The framework explicitly rejects the idea of a permanent harness. Instead, it proposes a co-evolution discipline:
1. Identify spiky behaviors of the current model generation — the specific failure modes that need scaffolding
2. Build scaffold components that compensate for each spike
3. After each model upgrade, run a simplified harness and compare output quality
4. Remove scaffold components that the new model has internalized
5. Add new components for any new spiky behaviors the upgrade introduced
This creates a systematic methodology for harness maintenance that avoids two failure modes: keeping unnecessary scaffolding (adding cost and complexity) and removing load-bearing scaffolding prematurely (causing quality regression).

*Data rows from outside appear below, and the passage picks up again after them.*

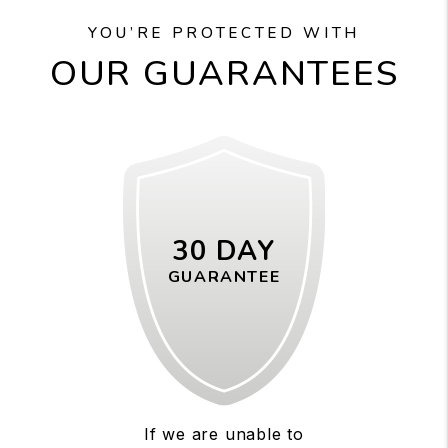
YOU’RE PROTECTED WITH
OUR GUARANTEES
30 DAY
GUARANTEE
If we are unable to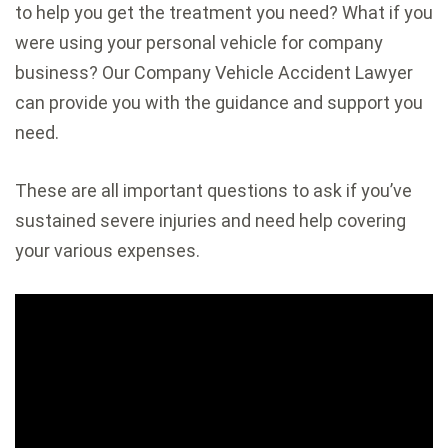
to help you get the treatment you need? What if you
were using your personal vehicle for company
business? Our Company Vehicle Accident Lawyer
can provide you with the guidance and support you
need.
These are all important questions to ask if you’ve
sustained severe injuries and need help covering
your various expenses.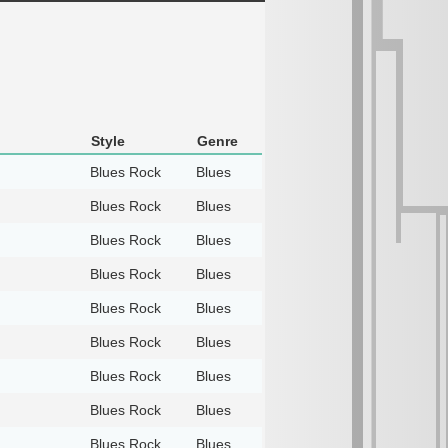
Style
Genre
Blues Rock
Blues
Blues Rock
Blues
Blues Rock
Blues
Blues Rock
Blues
Blues Rock
Blues
Blues Rock
Blues
Blues Rock
Blues
Blues Rock
Blues
Blues Rock
Blues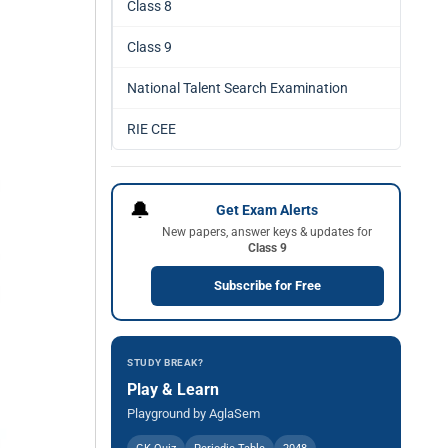
Class 8
Class 9
National Talent Search Examination
RIE CEE
🔔
Get Exam Alerts
New papers, answer keys & updates for
Class 9
Subscribe for Free
STUDY BREAK?
Play & Learn
Playground by AglaSem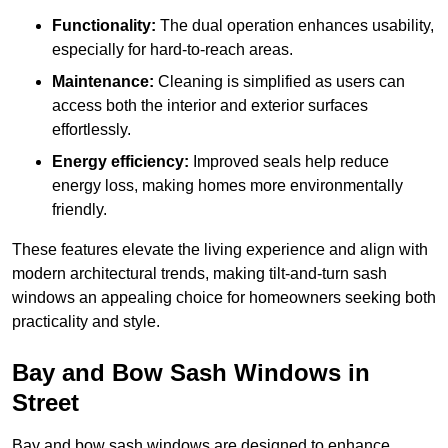
Functionality:
The dual operation enhances usability,
especially for hard-to-reach areas.
Maintenance:
Cleaning is simplified as users can
access both the interior and exterior surfaces
effortlessly.
Energy efficiency:
Improved seals help reduce
energy loss, making homes more environmentally
friendly.
These features elevate the living experience and align with
modern architectural trends, making tilt-and-turn sash
windows an appealing choice for homeowners seeking both
practicality and style.
Bay and Bow Sash Windows in
Street
Bay and bow sash windows are designed to enhance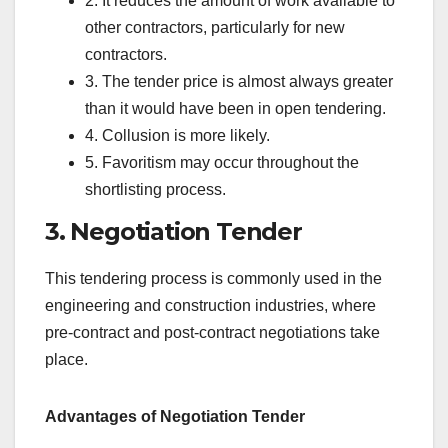
2. It reduces the amount of work available to
other contractors, particularly for new
contractors.
3. The tender price is almost always greater
than it would have been in open tendering.
4. Collusion is more likely.
5. Favoritism may occur throughout the
shortlisting process.
3. Negotiation Tender
This tendering process is commonly used in the
engineering and construction industries, where
pre-contract and post-contract negotiations take
place.
Advantages of Negotiation Tender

The primary tool for this co-evolution is trace reading — going through full agent transcripts by hand to understand why the model made each decision. Only by empathizing with the model's reasoning can you determine which scaffold components are still load-bearing.
The next step for researchers is to implement a minimal harness for a controlled task, systematically vary one component at a time (Evaluator cadence, contract granularity, context management strategy), and measure the effect on output quality and token efficiency.
// FREQUENTLY ASKED QUESTIONS
How does the Generator-Evaluator dynamic differ from constitutional AI or RLHF?
Constitutional AI and RLHF operate at training time, shaping the model's weights toward desired behavior. The Generator-Evaluator dynamic operates at inference time, creating adversarial pressure through architectural separation — separate context windows, separate system prompts, and file-based communication. The Evaluator is not training the Generator; it is providing external verification that forces genuine quality improvement within a single deployment session.
What are the open research questions in this framework?
Key open questions include: optimal contract granularity as a function of task complexity, whether the Evaluator's verification can be partially automated through learned test generation, how to formally measure the adversarial pressure gap between shared-context and separate-context evaluation, and whether harness-model co-evolution can be automated rather than requiring manual trace reading. The relationship between context rot curves and model architecture is also under-studied.
Can the three-role architecture be extended to more than three roles?
Yes, though with diminishing returns. The three roles map to the minimal viable separation: strategic direction (Planner), execution (Generator), and verification (Evaluator). Additional roles — such as a Debugger, Architect, or UX Specialist — can be added as specialized Evaluators with domain-specific rubrics and tools. However, each additional role increases coordination overhead. The framework recommends starting with three and adding roles only when trace reading reveals consistent gaps that a specialized role would fill.